▸ **WORK ITEM**
In the entries below, begin at the line with "Best Transport" and stop after the line with "достаточно дорогим материалом, то"; output those lines exactly and omit the pictures.

▸ **Data items**
BEGIN

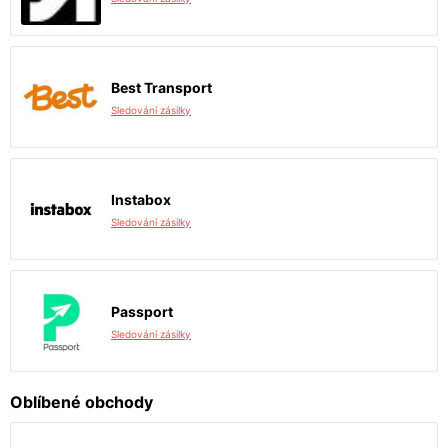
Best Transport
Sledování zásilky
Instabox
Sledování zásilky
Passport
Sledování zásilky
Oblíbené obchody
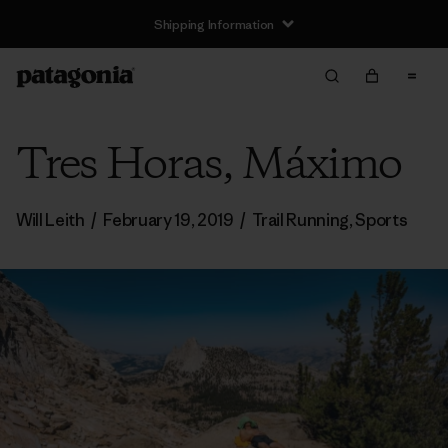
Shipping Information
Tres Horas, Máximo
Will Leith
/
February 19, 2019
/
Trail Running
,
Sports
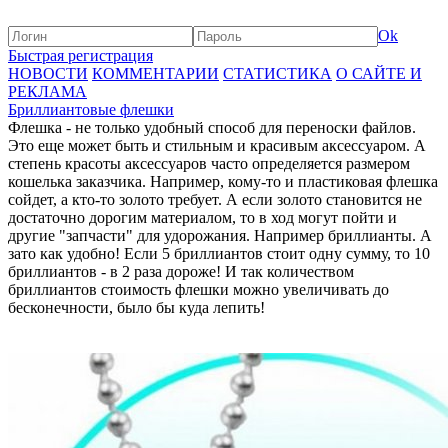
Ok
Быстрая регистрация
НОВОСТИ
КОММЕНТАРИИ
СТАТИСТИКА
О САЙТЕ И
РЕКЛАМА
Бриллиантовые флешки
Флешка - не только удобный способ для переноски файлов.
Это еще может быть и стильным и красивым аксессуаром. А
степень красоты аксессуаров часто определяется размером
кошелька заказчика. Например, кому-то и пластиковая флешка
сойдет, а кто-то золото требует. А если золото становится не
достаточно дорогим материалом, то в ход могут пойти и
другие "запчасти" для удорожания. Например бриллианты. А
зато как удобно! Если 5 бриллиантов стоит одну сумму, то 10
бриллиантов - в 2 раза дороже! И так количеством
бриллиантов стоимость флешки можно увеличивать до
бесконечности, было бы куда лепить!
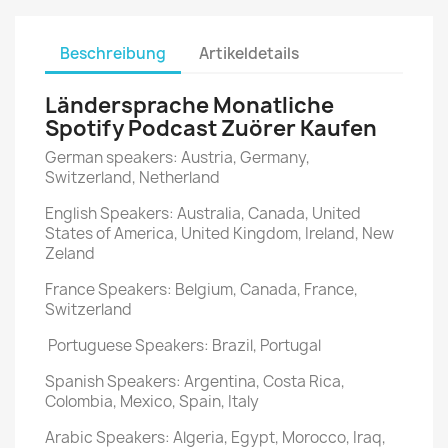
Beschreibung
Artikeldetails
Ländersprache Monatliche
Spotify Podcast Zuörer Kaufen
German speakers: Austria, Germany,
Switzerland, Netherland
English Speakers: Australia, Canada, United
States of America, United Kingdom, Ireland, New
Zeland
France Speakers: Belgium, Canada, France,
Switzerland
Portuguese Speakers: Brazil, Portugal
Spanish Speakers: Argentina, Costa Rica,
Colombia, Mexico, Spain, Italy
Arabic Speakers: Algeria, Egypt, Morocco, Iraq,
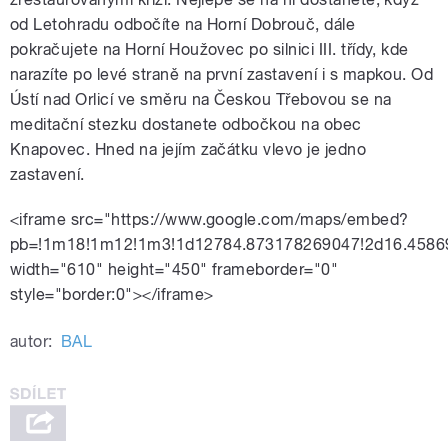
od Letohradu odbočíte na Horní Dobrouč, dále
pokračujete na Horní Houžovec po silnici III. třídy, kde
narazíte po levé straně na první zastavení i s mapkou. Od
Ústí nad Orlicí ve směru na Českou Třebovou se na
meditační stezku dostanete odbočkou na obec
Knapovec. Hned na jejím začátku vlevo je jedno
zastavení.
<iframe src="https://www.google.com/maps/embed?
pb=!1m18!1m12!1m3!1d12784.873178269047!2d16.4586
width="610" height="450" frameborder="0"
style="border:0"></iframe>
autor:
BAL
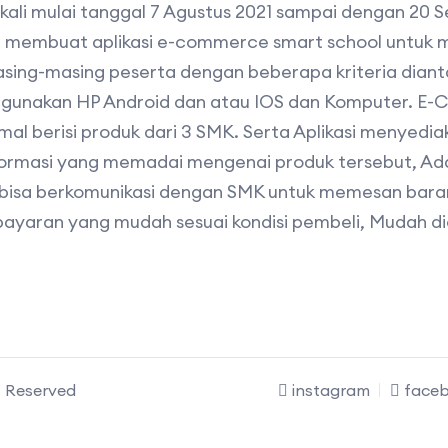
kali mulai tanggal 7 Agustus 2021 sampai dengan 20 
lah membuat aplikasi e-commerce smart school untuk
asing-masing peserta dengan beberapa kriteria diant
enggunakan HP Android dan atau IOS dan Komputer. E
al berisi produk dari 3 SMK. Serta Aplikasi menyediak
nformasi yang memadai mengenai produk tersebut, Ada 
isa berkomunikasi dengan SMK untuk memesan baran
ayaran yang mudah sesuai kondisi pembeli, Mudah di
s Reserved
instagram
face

END
BEGIN

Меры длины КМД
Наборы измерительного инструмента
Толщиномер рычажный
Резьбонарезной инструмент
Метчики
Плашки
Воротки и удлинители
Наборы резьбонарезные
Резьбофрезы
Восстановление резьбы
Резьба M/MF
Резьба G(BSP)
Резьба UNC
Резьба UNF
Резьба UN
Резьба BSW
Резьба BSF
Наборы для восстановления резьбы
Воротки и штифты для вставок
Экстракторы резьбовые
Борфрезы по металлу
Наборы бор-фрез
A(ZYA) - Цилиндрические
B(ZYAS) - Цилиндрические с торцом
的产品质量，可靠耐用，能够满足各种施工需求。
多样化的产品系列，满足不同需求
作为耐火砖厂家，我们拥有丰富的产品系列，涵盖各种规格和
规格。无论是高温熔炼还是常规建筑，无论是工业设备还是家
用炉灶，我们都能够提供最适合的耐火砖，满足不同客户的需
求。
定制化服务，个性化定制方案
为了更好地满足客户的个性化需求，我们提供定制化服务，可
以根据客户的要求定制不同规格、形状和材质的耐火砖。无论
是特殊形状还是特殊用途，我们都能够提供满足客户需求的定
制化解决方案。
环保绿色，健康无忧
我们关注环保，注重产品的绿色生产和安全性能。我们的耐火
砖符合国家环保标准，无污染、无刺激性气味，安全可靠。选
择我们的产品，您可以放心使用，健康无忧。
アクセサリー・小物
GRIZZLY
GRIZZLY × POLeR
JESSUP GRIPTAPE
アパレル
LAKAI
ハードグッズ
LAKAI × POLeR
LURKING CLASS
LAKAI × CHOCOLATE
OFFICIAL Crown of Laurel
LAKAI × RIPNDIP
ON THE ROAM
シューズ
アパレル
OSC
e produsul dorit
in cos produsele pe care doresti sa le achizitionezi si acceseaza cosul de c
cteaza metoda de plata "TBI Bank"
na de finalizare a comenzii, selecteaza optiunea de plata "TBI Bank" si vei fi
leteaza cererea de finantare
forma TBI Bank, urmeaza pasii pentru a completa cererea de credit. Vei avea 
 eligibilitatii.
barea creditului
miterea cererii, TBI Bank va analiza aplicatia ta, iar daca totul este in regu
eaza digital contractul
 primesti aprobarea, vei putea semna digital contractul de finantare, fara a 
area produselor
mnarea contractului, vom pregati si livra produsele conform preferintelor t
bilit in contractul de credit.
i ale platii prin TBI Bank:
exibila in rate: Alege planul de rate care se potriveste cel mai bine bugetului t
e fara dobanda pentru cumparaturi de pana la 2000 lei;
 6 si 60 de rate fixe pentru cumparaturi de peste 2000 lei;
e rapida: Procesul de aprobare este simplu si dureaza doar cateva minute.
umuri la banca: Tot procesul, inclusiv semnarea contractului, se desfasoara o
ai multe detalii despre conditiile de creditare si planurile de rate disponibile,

END
BEGIN

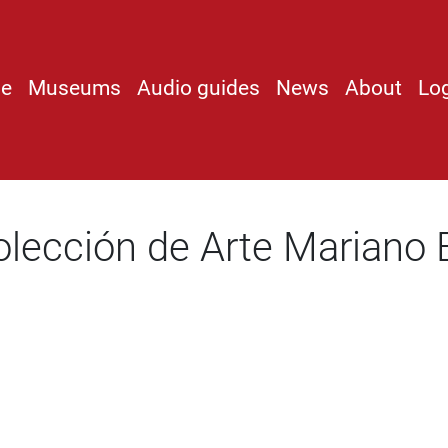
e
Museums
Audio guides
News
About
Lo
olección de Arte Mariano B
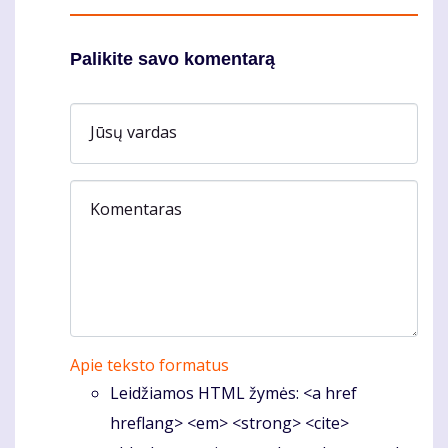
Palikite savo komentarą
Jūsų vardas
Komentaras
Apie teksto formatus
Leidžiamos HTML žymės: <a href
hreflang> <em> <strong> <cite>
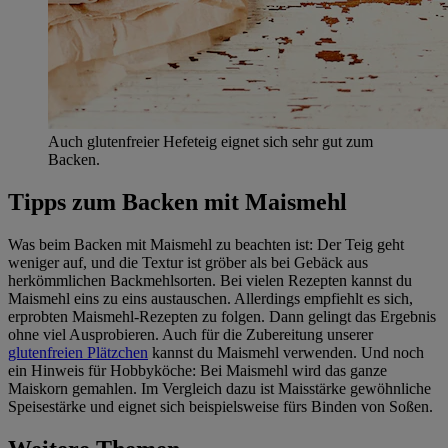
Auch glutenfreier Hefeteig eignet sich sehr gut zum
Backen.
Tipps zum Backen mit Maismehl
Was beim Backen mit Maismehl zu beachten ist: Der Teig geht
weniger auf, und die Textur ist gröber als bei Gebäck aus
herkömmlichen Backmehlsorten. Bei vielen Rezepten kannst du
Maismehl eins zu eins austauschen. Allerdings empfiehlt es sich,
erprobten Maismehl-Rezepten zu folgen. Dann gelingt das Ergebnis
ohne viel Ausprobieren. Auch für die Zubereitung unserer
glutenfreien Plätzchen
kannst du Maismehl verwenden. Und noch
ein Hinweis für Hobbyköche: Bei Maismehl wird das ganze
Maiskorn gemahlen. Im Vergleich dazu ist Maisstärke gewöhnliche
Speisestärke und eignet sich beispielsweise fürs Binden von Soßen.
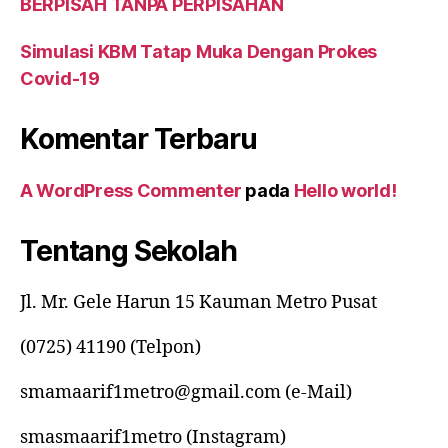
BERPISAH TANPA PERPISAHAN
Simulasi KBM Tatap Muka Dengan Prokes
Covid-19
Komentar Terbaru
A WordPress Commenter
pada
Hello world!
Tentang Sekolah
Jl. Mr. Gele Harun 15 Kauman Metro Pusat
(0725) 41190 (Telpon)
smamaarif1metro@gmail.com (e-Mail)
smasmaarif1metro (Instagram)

END

▸ **OUTPUT OF THE TASK**
Best Transport
Sledování zásilky
Instabox
Sledování zásilky
Passport
Sledování zásilky
Oblíbené obchody
Shipping Information
Tres Horas, Máximo
Will Leith
/
February 19, 2019
/
Trail Running
,
Sports
Ok
Быстрая регистрация
НОВОСТИ
КОММЕНТАРИИ
СТАТИСТИКА
О САЙТЕ И
РЕКЛАМА
Бриллиантовые флешки
Флешка - не только удобный способ для переноски файлов.
Это еще может быть и стильным и красивым аксессуаром. А
степень красоты аксессуаров часто определяется размером
кошелька заказчика. Например, кому-то и пластиковая флешка
сойдет, а кто-то золото требует. А если золото становится не
достаточно дорогим материалом, то в ход могут пойти и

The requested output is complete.